Se non si arrivasse a un accordo, ovvero se tutte e due le Procure si ritenessero competenti a seguire il caso, spetterà alla Procura generale della Cassazione intervenire e scegliere il Tribunale chiamato a procedere. Ma cambierebbe qualcosa per le due indagate per truffa aggravata, ovvero Chiara Ferragni e Alessandra Balocco, se fosse una o l'altra Procura a seguire il caso?

Cosa cambierebbe se le indagini fossero seguite solo da Cuneo

A punto in cui stanno le indagini ora nulla cambia: entrambe le Procure stanno procedendo allo stesso modo, ma le cose potrebbero cambiare. Al centro di accertamenti ora c'è da capire chi ha responsabilità per truffa: anche Cuneo ha aperto le indagini – sono stati chiesti e ottenuto da Milano ufficialmente gli atti – perché sosterrebbe che l'eventuale ingiusto profitto, requisito previsto per la qualificazione del reato di truffa, sia stato realizzato a Fossano, dove ha sede l'azienda dolciaria.

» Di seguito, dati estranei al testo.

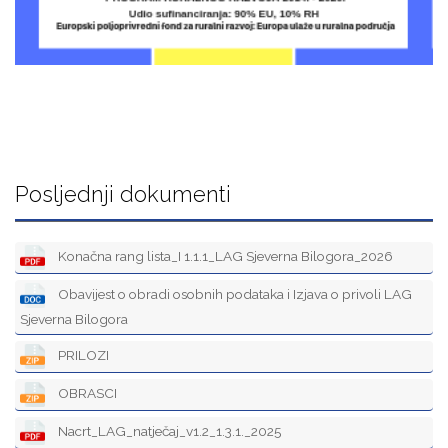
Posljednji dokumenti
Konačna rang lista_I 1.1.1_LAG Sjeverna Bilogora_2026
Obavijest o obradi osobnih podataka i Izjava o privoli LAG
Sjeverna Bilogora
PRILOZI
OBRASCI
Nacrt_LAG_natječaj_v1.2_1.3.1._2025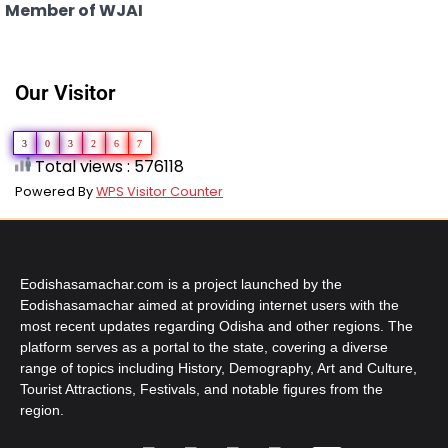
Member of WJAI
Our Visitor
3
0
3
2
6
7
Total views : 576118
Powered By
WPS Visitor Counter
Eodishasamachar.com is a project launched by the
Eodishasamachar aimed at providing internet users with the
most recent updates regarding Odisha and other regions. The
platform serves as a portal to the state, covering a diverse
range of topics including History, Demography, Art and Culture,
Tourist Attractions, Festivals, and notable figures from the
region.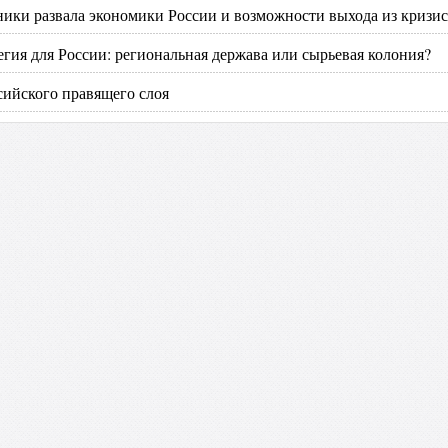
ики развала экономики России и возможности выхода из кризис
егия для России: региональная держава или сырьевая колония?
сийского правящего слоя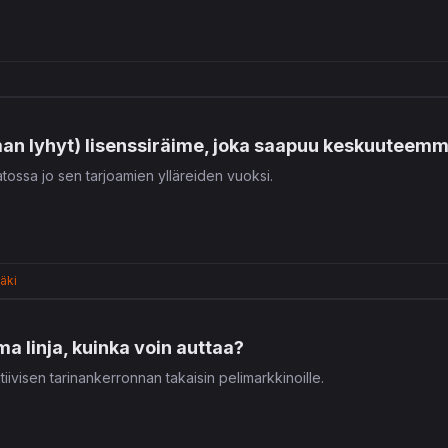
eman lyhyt) lisenssiräime, joka saapuu keskuuteem
 katossa jo sen tarjoamien ylläreiden vuoksi.
äki
 linja, kuinka voin auttaa?
tiivisen tarinankerronnan takaisin pelimarkkinoille.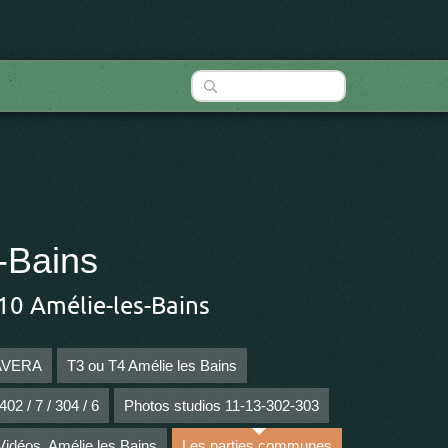
-Bains
10 Amélie-les-Bains
MAVERA
T3 ou T4 Amélie les Bains
02 / 7 / 304 / 6
Photos studios 11-13-302-303
Vidéos, Amélie les Bains
Les parties communes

In altre parole: responsabile di un eventuale reato di truffa sarebbe chi ha incassato i guadagni della vendita del pandoro. Se così fosse la questione del cachet versato dall'azienda all'influencer, ovvero un milione e 100mila euro, potrebbe non c'entrare nulla con il reato: Chiara Ferragni potrebbe avere un ruolo più marginale. Sono ancora tutte ipotesi, che richiedono però ancora verifiche e verifiche. Anche perché la Procura di Milano non sarebbero convinta di questa piega dei fatti e per questo continua a indagare.

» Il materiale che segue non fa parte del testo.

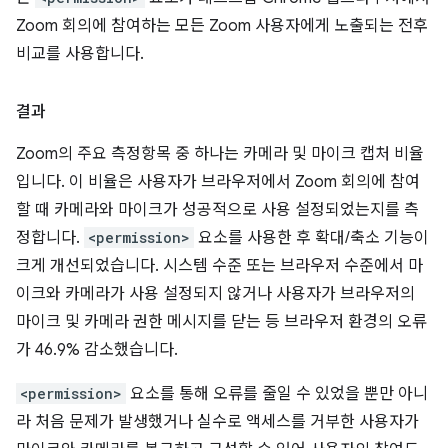
Zoom 회의에 참여하는 모든 Zoom 사용자에게 노출되는 전후
비교를 사용합니다.
결과
Zoom의 주요 측정항목 중 하나는 카메라 및 마이크 캡처 비율
입니다. 이 비율은 사용자가 브라우저에서 Zoom 회의에 참여
할 때 카메라와 마이크가 성공적으로 사용 설정되었는지를 측
정합니다.
<permission>
요소를 사용한 후 확대/축소 기능이
크게 개선되었습니다. 시스템 수준 또는 브라우저 수준에서 마
이크와 카메라가 사용 설정되지 않거나 사용자가 브라우저의
마이크 및 카메라 권한 메시지를 닫는 등 브라우저 환경의 오류
가 46.9% 감소했습니다.
<permission>
요소를 통해 오류를 줄일 수 있었을 뿐만 아니
라 처음 문제가 발생했거나 실수로 액세스를 거부한 사용자가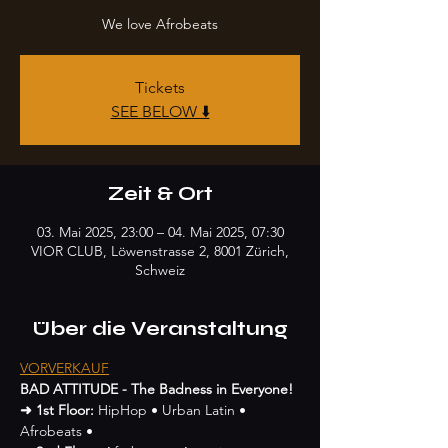
We love Afrobeats
Tickets
SEE BELOW ⬇️
Zeit & Ort
03. Mai 2025, 23:00 – 04. Mai 2025, 07:30
VIOR CLUB, Löwenstrasse 2, 8001 Zürich,
Schweiz
Über die Veranstaltung
VORVERKAUF
BAD ATTITUDE - The Badness in Everyone!
➜ 1st Floor:
 HipHop • Urban Latin • 
Afrobeats •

Come stanno proseguendo le indagini

Il fascicolo è quindi ancora sul tavolo di tutti e due gli inquirenti. Questa settimana si sta procedendo a sentire i teste, ovvero le persone informate sui fatti. Nessuno dei due magistrati che stanno seguendo il caso, ovvero Eugenio Fusco per Milano e Onelio Dodero per Cuneo, ha chiamato le indagate per ascoltarle: non si sa se questo avverrà, ma nel caso solo dopo aver sentito tutti gli altri teste. Le imprenditrici tramite i loro legali, la Ferragni è seguita dagli avvocati Marcello Bana e Giuseppe Iannaccone, potranno esprimere la volontà di un loro interrogatorio: stando a fonti Fanpage.it, l'influencer non vedrebbe l'ora.

Nell'ultimo comunicato del 14 gennaio i legali di Chiara Ferragni hanno precisato: "In seguito a continue sollecitazioni ricevute da vari organi di informazione Chiara Ferragni, anche in qualità di Amministratore Delegato di TBS Crew Srl e di Fenice Srl, ribadisce che risponderà esclusivamente alle autorità competenti a cui conferma la propria fiducia ed è a loro disposizione per chiarire quanto accaduto".